Dataset entries:
-=-=-=-=-

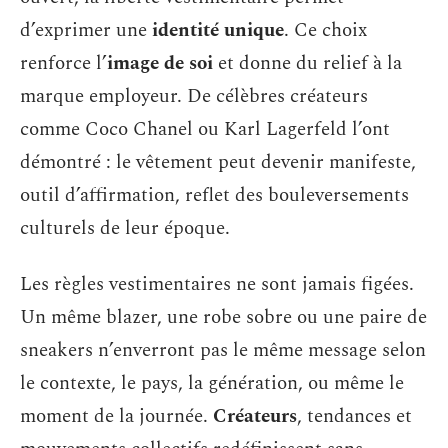
d’exprimer une
identité unique
. Ce choix
renforce l’
image de soi
et donne du relief à la
marque employeur. De célèbres créateurs
comme Coco Chanel ou Karl Lagerfeld l’ont
démontré : le vêtement peut devenir manifeste,
outil d’affirmation, reflet des bouleversements
culturels de leur époque.
Les règles vestimentaires ne sont jamais figées.
Un même blazer, une robe sobre ou une paire de
sneakers n’enverront pas le même message selon
le contexte, le pays, la génération, ou même le
moment de la journée.
Créateurs
, tendances et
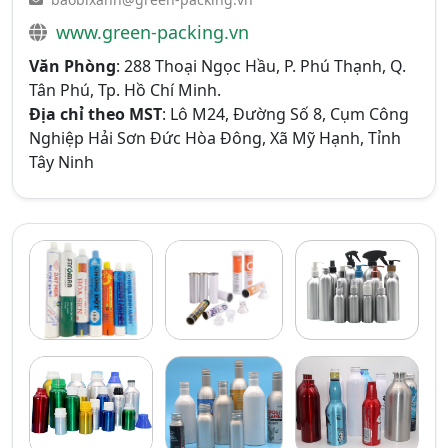
www.green-packing.vn
Văn Phòng
: 288 Thoại Ngọc Hầu, P. Phú Thạnh, Q.
Tân Phú, Tp. Hồ Chí Minh.
Địa chỉ theo MST
: Lô M24, Đường Số 8, Cụm Công
Nghiệp Hải Sơn Đức Hòa Đông, Xã Mỹ Hạnh, Tỉnh
Tây Ninh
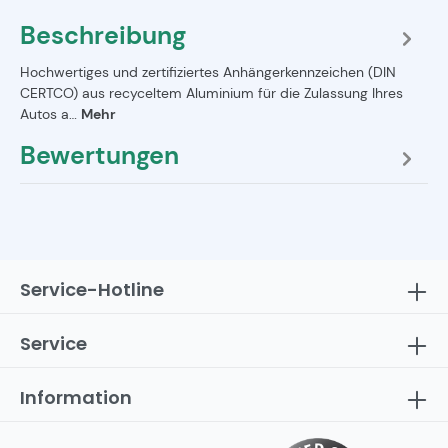
Beschreibung
Hochwertiges und zertifiziertes Anhängerkennzeichen (DIN
CERTCO) aus recyceltem Aluminium für die Zulassung Ihres
Autos a…
Mehr
Bewertungen
Service-Hotline
Service
Information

-=-=-=-=-

§ Task to complete
Print exactly the lines from the one containing "Tân Phú, Tp. Hồ Chí Minh." through the last line of the records, both included, and leave out the pictures.

§ Reply to the exercise
Tân Phú, Tp. Hồ Chí Minh.
Địa chỉ theo MST
: Lô M24, Đường Số 8, Cụm Công
Nghiệp Hải Sơn Đức Hòa Đông, Xã Mỹ Hạnh, Tỉnh
Tây Ninh
Beschreibung
Hochwertiges und zertifiziertes Anhängerkennzeichen (DIN
CERTCO) aus recyceltem Aluminium für die Zulassung Ihres
Autos a…
Mehr
Bewertungen
Service-Hotline
Service
Information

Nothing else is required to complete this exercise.